Records drawn from a dataset:
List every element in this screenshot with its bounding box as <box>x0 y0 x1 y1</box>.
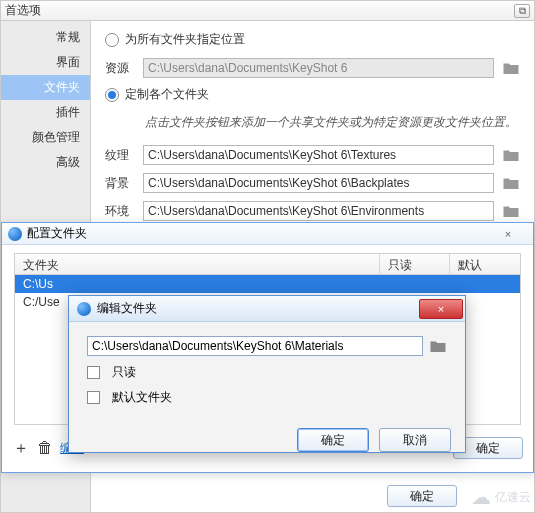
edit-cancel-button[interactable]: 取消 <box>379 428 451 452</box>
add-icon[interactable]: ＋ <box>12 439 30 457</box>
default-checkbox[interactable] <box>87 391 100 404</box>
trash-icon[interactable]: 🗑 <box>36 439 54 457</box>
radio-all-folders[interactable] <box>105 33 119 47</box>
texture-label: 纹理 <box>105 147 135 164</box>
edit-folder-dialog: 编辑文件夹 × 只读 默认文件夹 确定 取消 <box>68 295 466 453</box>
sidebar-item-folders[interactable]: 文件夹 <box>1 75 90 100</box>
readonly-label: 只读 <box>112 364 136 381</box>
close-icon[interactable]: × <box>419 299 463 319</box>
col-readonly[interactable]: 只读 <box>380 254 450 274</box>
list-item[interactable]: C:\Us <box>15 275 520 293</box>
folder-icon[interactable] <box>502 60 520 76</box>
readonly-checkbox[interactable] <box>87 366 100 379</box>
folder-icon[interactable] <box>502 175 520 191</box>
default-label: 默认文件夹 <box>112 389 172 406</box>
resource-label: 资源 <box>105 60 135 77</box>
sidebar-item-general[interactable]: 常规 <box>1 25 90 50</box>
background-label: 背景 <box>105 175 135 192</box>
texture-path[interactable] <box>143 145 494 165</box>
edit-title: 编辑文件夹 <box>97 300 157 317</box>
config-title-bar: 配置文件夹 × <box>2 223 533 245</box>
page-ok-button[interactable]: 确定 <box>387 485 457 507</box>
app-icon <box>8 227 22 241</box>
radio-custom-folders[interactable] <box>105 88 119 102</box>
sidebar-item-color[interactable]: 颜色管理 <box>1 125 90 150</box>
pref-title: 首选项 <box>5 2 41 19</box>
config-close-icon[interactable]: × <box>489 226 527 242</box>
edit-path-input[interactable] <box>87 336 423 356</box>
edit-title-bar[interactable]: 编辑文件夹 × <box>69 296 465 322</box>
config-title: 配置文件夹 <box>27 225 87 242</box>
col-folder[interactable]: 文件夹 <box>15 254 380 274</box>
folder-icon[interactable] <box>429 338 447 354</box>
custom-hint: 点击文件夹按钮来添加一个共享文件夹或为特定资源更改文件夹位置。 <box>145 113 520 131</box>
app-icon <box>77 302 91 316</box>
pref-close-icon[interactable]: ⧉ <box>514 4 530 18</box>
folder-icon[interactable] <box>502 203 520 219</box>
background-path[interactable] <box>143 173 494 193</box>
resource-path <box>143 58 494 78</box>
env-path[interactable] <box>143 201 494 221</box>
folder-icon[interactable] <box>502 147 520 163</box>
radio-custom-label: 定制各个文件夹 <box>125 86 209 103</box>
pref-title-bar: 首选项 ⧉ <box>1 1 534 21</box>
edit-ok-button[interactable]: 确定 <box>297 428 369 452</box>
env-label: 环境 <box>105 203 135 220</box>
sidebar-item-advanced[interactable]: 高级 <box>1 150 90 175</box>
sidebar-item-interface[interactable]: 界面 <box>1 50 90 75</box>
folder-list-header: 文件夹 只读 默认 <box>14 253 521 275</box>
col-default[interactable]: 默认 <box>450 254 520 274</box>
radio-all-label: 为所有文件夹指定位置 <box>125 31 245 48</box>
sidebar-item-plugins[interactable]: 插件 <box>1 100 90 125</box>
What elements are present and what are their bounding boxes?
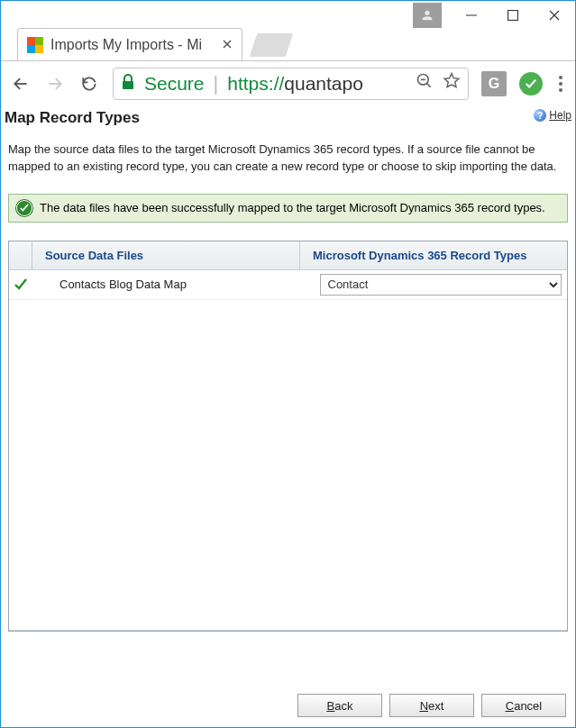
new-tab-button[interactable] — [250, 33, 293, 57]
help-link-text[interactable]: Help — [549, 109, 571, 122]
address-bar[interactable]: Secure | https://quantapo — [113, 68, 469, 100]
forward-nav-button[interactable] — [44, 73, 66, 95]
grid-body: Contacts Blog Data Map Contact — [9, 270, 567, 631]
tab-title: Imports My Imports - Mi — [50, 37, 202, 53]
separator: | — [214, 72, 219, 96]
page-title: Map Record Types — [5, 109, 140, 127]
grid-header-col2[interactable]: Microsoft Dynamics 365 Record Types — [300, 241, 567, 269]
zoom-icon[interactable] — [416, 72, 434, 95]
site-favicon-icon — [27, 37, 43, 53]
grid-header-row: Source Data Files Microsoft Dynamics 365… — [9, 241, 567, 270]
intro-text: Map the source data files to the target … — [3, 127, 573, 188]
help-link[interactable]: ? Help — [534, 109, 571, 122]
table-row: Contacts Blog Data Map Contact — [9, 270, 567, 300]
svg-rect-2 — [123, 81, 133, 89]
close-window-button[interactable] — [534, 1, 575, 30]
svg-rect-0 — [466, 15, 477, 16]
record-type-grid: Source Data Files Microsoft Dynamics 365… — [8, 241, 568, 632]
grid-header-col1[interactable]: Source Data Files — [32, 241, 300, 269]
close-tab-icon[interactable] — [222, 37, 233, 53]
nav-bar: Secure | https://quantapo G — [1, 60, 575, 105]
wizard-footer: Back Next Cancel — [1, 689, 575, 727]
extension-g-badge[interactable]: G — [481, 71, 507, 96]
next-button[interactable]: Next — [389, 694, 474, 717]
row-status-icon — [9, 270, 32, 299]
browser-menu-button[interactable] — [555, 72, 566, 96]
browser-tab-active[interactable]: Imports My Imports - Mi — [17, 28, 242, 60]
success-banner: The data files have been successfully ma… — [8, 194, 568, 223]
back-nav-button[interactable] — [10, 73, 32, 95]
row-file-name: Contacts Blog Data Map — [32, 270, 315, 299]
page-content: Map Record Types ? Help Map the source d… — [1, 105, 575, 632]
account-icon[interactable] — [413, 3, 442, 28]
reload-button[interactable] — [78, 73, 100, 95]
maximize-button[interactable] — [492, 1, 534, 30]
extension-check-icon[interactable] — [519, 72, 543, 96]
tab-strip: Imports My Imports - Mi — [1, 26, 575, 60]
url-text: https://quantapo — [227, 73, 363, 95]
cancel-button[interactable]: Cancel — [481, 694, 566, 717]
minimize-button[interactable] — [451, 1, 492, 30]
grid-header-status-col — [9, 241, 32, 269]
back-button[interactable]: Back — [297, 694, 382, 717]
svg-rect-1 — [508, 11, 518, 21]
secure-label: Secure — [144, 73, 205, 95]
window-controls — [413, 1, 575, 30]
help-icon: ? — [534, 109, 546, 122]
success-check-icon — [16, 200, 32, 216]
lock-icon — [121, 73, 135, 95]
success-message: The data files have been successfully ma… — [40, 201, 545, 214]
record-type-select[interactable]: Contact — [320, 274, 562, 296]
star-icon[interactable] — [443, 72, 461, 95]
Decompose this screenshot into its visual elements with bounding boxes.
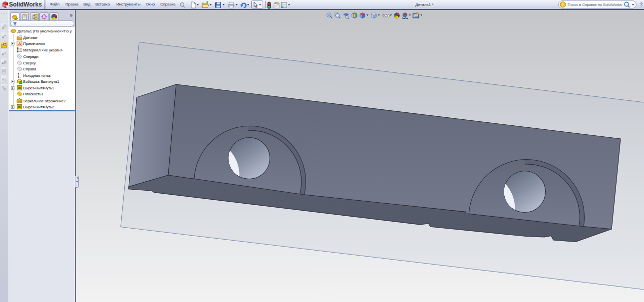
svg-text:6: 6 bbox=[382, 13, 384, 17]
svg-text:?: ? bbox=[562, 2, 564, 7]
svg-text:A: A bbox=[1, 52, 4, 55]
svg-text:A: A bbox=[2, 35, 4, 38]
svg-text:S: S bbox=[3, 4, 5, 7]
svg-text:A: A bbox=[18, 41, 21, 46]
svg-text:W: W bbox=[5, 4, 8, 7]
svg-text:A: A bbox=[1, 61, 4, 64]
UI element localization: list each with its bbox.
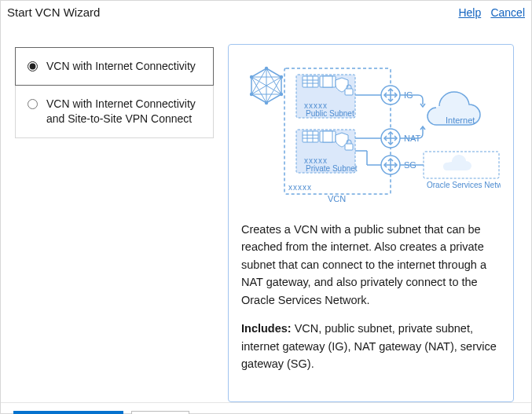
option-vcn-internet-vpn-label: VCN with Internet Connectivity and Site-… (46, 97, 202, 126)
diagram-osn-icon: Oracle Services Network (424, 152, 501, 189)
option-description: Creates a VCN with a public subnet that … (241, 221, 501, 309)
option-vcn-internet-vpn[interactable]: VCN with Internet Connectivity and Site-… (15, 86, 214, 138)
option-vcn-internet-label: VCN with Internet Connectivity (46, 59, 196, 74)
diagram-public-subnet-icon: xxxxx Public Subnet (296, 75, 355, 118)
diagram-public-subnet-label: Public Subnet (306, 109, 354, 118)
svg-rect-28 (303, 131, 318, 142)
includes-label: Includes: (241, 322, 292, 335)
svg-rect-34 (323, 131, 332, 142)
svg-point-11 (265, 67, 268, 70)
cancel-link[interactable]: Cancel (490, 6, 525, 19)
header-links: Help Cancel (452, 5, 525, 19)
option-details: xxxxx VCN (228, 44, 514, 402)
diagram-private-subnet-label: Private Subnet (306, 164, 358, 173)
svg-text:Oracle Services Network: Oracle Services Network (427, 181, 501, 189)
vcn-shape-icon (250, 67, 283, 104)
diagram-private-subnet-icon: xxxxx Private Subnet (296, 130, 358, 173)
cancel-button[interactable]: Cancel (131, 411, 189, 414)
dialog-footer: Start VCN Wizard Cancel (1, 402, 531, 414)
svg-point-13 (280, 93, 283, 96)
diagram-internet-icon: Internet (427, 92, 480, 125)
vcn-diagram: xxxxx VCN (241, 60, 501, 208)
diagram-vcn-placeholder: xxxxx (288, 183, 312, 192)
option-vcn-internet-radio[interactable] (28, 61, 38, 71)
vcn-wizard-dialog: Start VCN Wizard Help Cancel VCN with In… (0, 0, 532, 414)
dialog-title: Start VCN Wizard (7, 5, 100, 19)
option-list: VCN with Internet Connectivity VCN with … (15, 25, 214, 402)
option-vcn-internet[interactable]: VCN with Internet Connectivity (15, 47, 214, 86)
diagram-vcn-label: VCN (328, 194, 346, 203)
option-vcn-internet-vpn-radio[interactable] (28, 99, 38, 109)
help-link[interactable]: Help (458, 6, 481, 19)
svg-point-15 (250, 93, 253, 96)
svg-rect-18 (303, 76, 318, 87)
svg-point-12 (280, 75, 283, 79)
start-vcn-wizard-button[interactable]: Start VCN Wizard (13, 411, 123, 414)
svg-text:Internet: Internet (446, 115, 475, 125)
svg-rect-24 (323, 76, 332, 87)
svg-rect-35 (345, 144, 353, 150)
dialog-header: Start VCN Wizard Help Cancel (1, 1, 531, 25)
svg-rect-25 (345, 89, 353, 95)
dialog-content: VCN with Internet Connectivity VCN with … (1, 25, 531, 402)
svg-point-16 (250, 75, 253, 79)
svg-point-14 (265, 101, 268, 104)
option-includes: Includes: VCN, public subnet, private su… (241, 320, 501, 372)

Assigned task: Could you copy every line from the records that has "Oracle" in it?

Solution to the exercise:
diagram-osn-icon: Oracle Services Network (424, 152, 501, 189)
svg-text:Oracle Services Network: Oracle Services Network (427, 181, 501, 189)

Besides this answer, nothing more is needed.